HOW TO COMPLETE THIS TASK:
All lines from the beginning of the listing through the line with "Treuhandkonto der" are to be copied word for word; the pictures are not.

SUPPLIED INFORMATION:

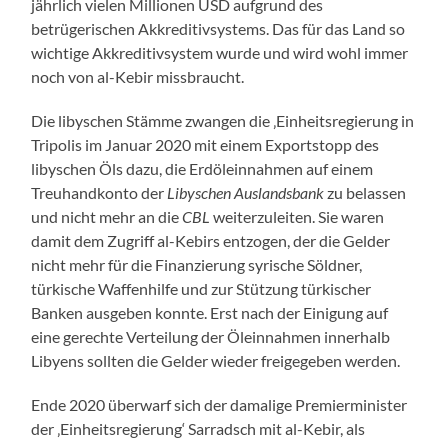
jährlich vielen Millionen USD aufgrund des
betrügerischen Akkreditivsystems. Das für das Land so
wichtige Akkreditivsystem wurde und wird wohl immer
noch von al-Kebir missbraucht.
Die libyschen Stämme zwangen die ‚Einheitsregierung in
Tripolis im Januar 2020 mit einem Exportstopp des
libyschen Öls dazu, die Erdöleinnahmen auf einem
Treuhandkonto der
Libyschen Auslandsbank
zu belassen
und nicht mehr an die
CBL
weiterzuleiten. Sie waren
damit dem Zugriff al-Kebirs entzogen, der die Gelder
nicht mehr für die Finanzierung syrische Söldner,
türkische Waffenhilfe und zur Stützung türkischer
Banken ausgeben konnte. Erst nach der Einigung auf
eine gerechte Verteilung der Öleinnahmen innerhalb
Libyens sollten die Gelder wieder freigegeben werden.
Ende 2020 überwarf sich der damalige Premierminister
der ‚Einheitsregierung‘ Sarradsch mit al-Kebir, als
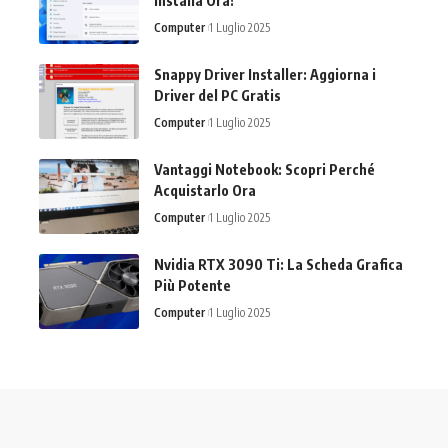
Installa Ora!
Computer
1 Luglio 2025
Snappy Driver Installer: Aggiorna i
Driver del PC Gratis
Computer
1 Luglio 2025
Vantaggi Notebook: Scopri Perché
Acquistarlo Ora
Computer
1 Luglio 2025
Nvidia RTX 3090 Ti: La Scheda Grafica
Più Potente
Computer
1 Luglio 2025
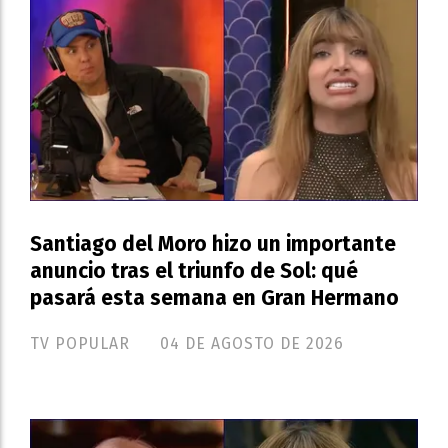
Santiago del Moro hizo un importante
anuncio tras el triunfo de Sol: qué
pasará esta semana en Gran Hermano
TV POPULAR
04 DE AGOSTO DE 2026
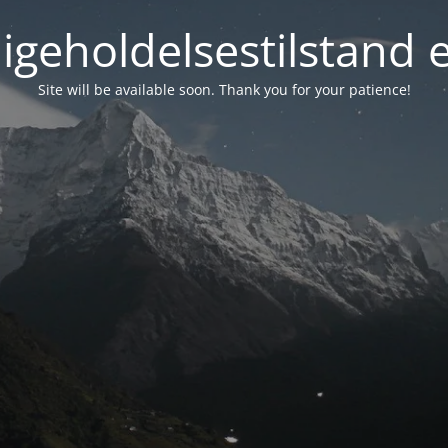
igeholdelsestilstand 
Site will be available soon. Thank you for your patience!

ANSWER TO THIS EXERCISE:
jährlich vielen Millionen USD aufgrund des
betrügerischen Akkreditivsystems. Das für das Land so
wichtige Akkreditivsystem wurde und wird wohl immer
noch von al-Kebir missbraucht.
Die libyschen Stämme zwangen die ‚Einheitsregierung in
Tripolis im Januar 2020 mit einem Exportstopp des
libyschen Öls dazu, die Erdöleinnahmen auf einem
Treuhandkonto der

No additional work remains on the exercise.